Note that Asynchronous FIFO mode must be selected in the EEPROM before selecting the Synchronous FIFO mode in software.

4.4.1 FT245 Synchronous FIFO Read Operation

A read operation is started when the chip drives RXF# low. The external system can then drive OE# low to turn the data bus drivers around before acknowledging the data with the RD# signal going low. The first data byte is on the bus after OE# is low. The external system can burst the data out of the chip by keeping RD# low or it can insert wait states in the RD# signal. If there is more data to be read it will change on the clock following RD# sampled low. Once all the data has been consumed, the chip will drive RXF# high. Any data that appears on the data bus, after RXF# is high, is invalid and should be ignored.

4.4.2 FT245 Synchronous FIFO Write Operation

A write operation can be started when TXE# is low. WR# is brought low when the data is valid. A burst operation can be done on every clock providing TXE# is still low. The external system must monitor TXE# and its own WR# to check that data has been accepted. Both TXE# and WR# must be low for data to be accepted.

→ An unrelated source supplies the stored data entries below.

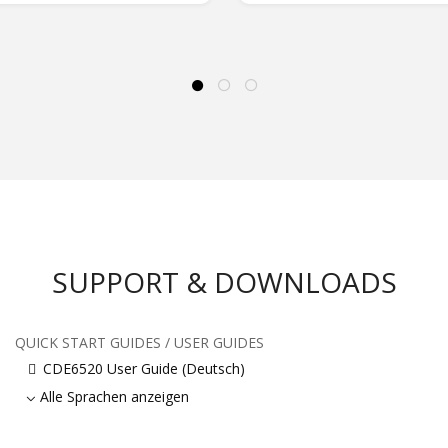
SUPPORT & DOWNLOADS
QUICK START GUIDES / USER GUIDES
CDE6520 User Guide (Deutsch)
Alle Sprachen anzeigen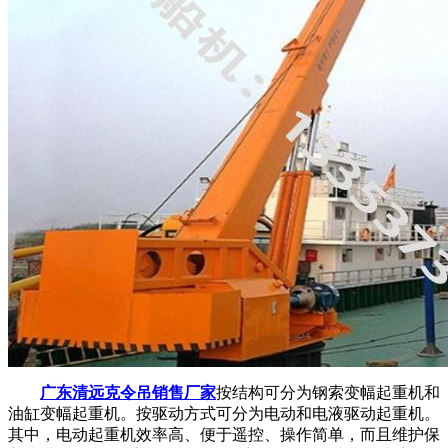
广东清远克令吊销售厂家
按结构可分为钢索变幅起重机和
油缸变幅起重机。按驱动方式可分为电动和电液驱动起重机。
其中，电动起重机效率高、便于遥控、操作简单，而且维护保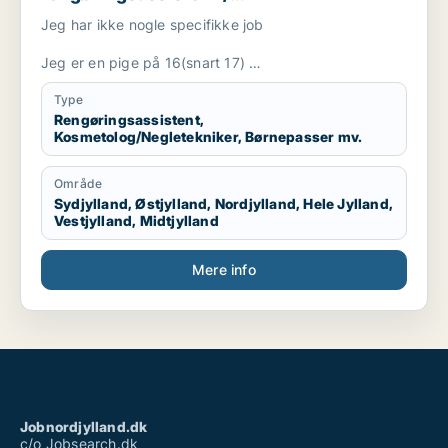
kosmetolog/negletekniker / børnepasser
Jeg har ikke nogle specifikke job
/ frivillig / fritids medarbejder
Jeg er en pige på 16(snart 17)
Går på en efterskole indtil sommer
Jeg er hjemme i nogle weekender
Type
Er glad, venlig og hjælpsom
Rengøringsassistent,
Kosmetolog/Negletekniker, Børnepasser mv.
Område
Sydjylland, Østjylland, Nordjylland, Hele Jylland,
Vestjylland, Midtjylland
Mere info
Jobnordjylland.dk
c/o Jobsearch.dk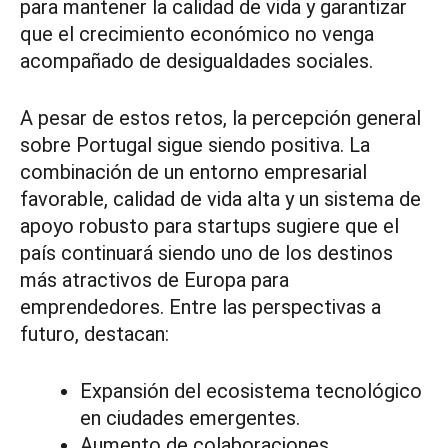
para mantener la calidad de vida y garantizar
que el crecimiento económico no venga
acompañado de desigualdades sociales.
A pesar de estos retos, la percepción general
sobre Portugal sigue siendo positiva. La
combinación de un entorno empresarial
favorable, calidad de vida alta y un sistema de
apoyo robusto para startups sugiere que el
país continuará siendo uno de los destinos
más atractivos de Europa para
emprendedores. Entre las perspectivas a
futuro, destacan:
Expansión del ecosistema tecnológico
en ciudades emergentes.
Aumento de colaboraciones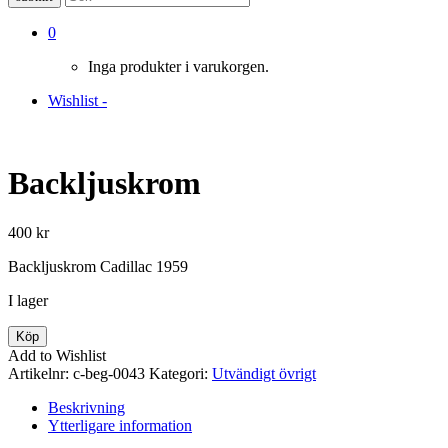
0
Inga produkter i varukorgen.
Wishlist -
Backljuskrom
400
kr
Backljuskrom Cadillac 1959
I lager
Backljuskrom
Köp
mängd
Add to Wishlist
Artikelnr:
c-beg-0043
Kategori:
Utvändigt övrigt
Beskrivning
Ytterligare information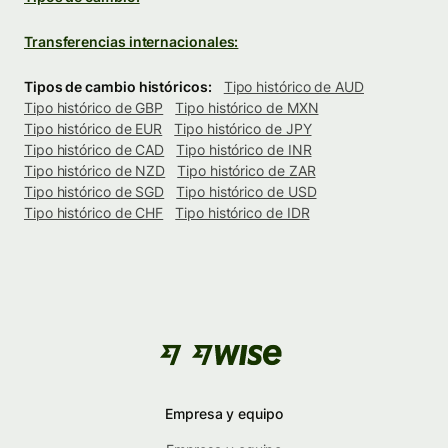
Transferencias internacionales:
Tipos de cambio históricos:
Tipo histórico de AUD
Tipo histórico de GBP
Tipo histórico de MXN
Tipo histórico de EUR
Tipo histórico de JPY
Tipo histórico de CAD
Tipo histórico de INR
Tipo histórico de NZD
Tipo histórico de ZAR
Tipo histórico de SGD
Tipo histórico de USD
Tipo histórico de CHF
Tipo histórico de IDR
Empresa y equipo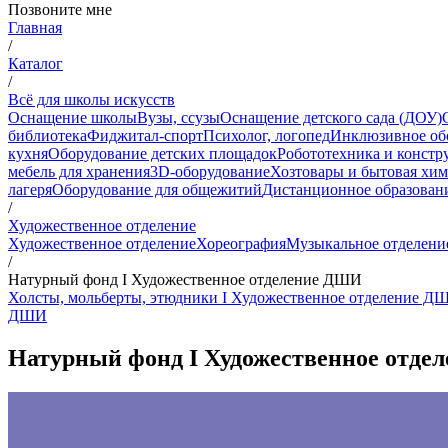
Позвоните мне
Главная
/
Каталог
/
Всё для школы искусств
Оснащение школы
Вузы, ссузы
Оснащение детского сада (ДОУ)
библиотека
Фиджитал-спорт
Психолог, логопед
Инклюзивное об
кухня
Оборудование детских площадок
Робототехника и констр
мебель для хранения
3D-оборудование
Хозтовары и бытовая хи
лагеря
Оборудование для общежитий
Дистанционное образован
/
Художественное отделение
Художественное отделение
Хореография
Музыкальное отделени
/
Натурный фонд I Художественное отделение ДШИ
Холсты, мольберты, этюдники I Художественное отделение Д
ДШИ
Натурный фонд I Художественное отд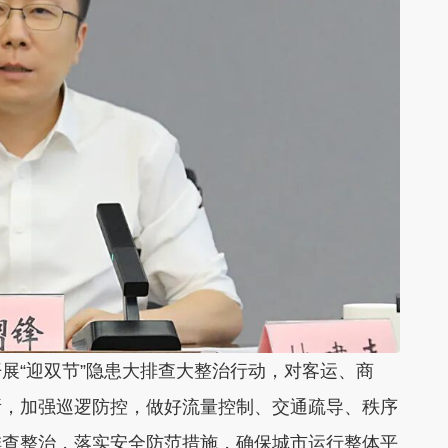
展“迎双节”隐患大排查大整治行动，对客运、商
所，加强巡逻防控，做好流量控制、交通疏导、秩序
排查整治，落实安全防范措施，确保城市运行整体平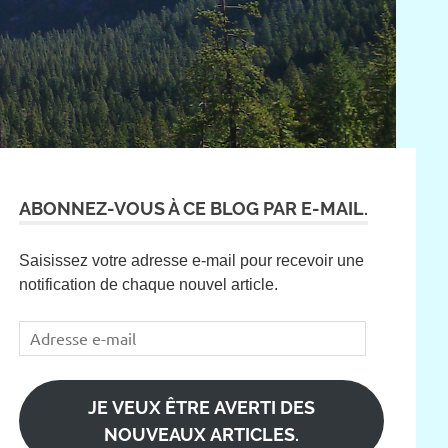
ABONNEZ-VOUS À CE BLOG PAR E-MAIL.
Saisissez votre adresse e-mail pour recevoir une
notification de chaque nouvel article.
Adresse
e-
mail
JE VEUX ÊTRE AVERTI DES
NOUVEAUX ARTICLES.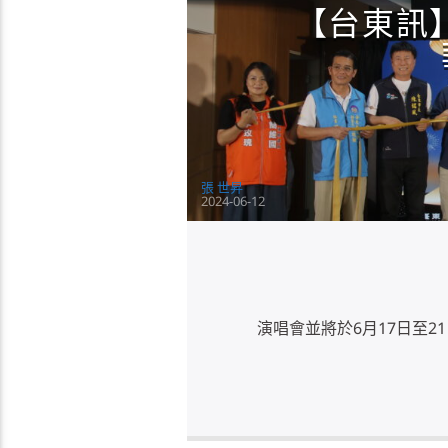
【台東訊】
張 世昇
2024-06-12
演唱會並將於6月17日至2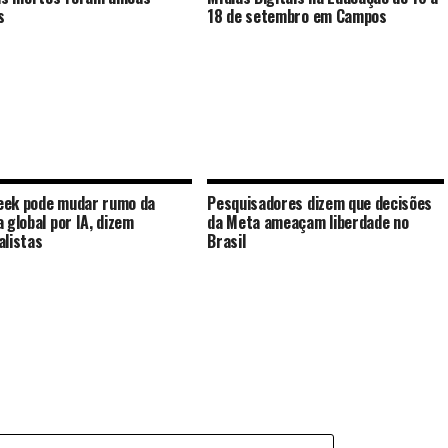
s
18 de setembro em Campos
ek pode mudar rumo da
Pesquisadores dizem que decisões
a global por IA, dizem
da Meta ameaçam liberdade no
alistas
Brasil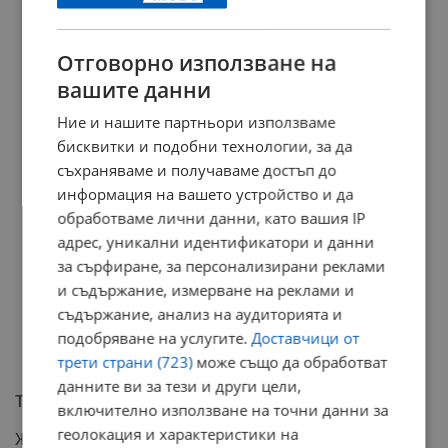
Отговорно използване на
вашите данни
Ние и нашите партньори използваме
бисквитки и подобни технологии, за да
съхраняваме и получаваме достъп до
информация на вашето устройство и да
обработваме лични данни, като вашия IP
адрес, уникални идентификатори и данни
за сърфиране, за персонализирани реклами
и съдържание, измерване на реклами и
съдържание, анализ на аудиторията и
подобряване на услугите.
Доставчици от
трети страни (723)
може също да обработват
данните ви за тези и други цели,
Тежка присъда за държавен преврат
включително използване на точни данни за
геолокация и характеристики на
Жаир Болсонаро бе осъден на 27 години и 3 месеца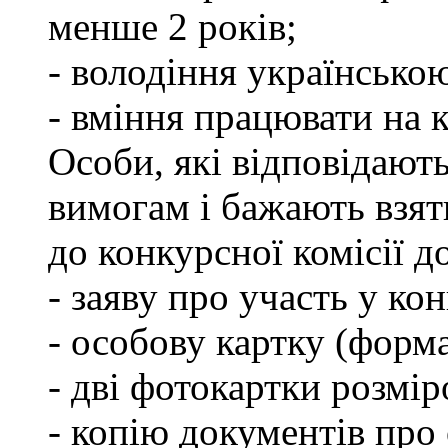
менше 2 років;
- володіння українсько
- вміння працювати на 
Особи, які відповідают
вимогам і бажають взят
до конкурсної комісії д
- заяву про участь у кон
- особову картку (форм
- дві фотокартки розмір
- копію документів про 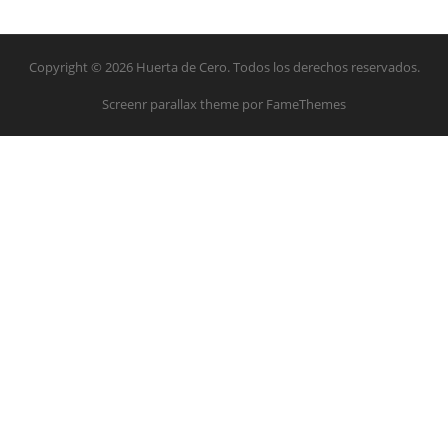
Copyright © 2026 Huerta de Cero. Todos los derechos reservados.
Screenr parallax theme
por FameThemes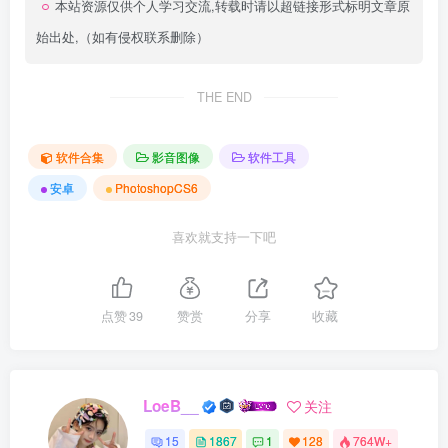
本站资源仅供个人学习交流,转载时请以超链接形式标明文章原
始出处,（如有侵权联系删除）
THE END
软件合集
影音图像
软件工具
安卓
PhotoshopCS6
喜欢就支持一下吧
点赞
39
赞赏
分享
收藏
LoeB__
关注
15
1867
1
128
764W+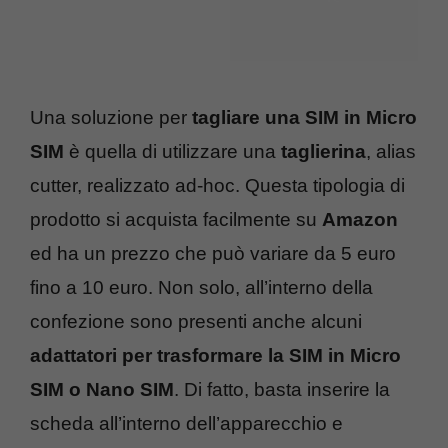
Una soluzione per
tagliare una SIM in Micro
SIM
è quella di utilizzare una
taglierina
, alias
cutter, realizzato ad-hoc. Questa tipologia di
prodotto si acquista facilmente su
Amazon
ed ha un prezzo che può variare da 5 euro
fino a 10 euro. Non solo, all’interno della
confezione sono presenti anche alcuni
adattatori per trasformare la SIM in Micro
SIM o Nano SIM
. Di fatto, basta inserire la
scheda all’interno dell’apparecchio e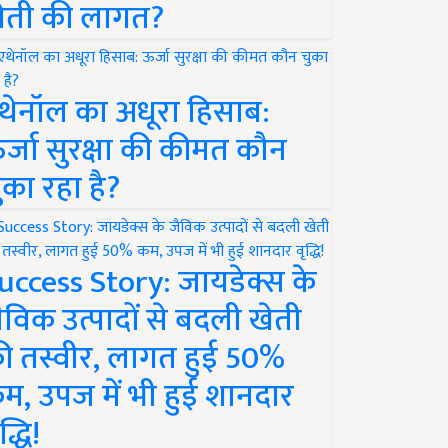
ेती की लागत?
थेनॉल का अधूरा हिसाब:
र्जा सुरक्षा की कीमत कौन
ुका रहा है?
uccess Story: जायडेक्स के
ैविक उत्पादों से बदली खेती
ी तस्वीर, लागत हुई 50%
म, उपज में भी हुई शानदार
द्धि!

4.12 Send Immediate / Wake Up (SIWU#)
The SIWU# pin is available in the FIFO modes and in bit bang mode.
The Send Immediate portion is used to flush data from the chip back to the PC. This can be used to force
short packets of data back to the PC without waiting for the latency timer to expire.
To avoid overrunning, this mechanism should only be used when a process of sending data to the chip
has been stopped.
The data transfer is flagged to the USB host by the falling edge of the SIWU# signal. The USB host will
schedule the data transfer on the next USB packet.

Figure 4.25: Using SIWU#
When the pin is being used for a Wake Up function to wake up a sleeping PC a 20ms negative pulse on
this pin is required. When the pin is used to immediately flush the buffer (Send Immediate) a 250ns
negative pulse on this pin is required.
Notes
1. When using remote wake-up, ensure the resistors are pulled-up in suspend. Also ensure peripheral
designs do not allow any current sink paths that may partially power the peripheral.
2. If remote wake-up is enabled, a peripheral is allowed to draw up to 2.5mA in suspend. If remote
wake-up is disabled, the peripheral must draw no more than 500uA in suspend.
3. If a Pull-down is enabled, the FT232H will not wake up from suspend when using SIWU#
4.In UART mode the RI# pin acts as the wake up pin.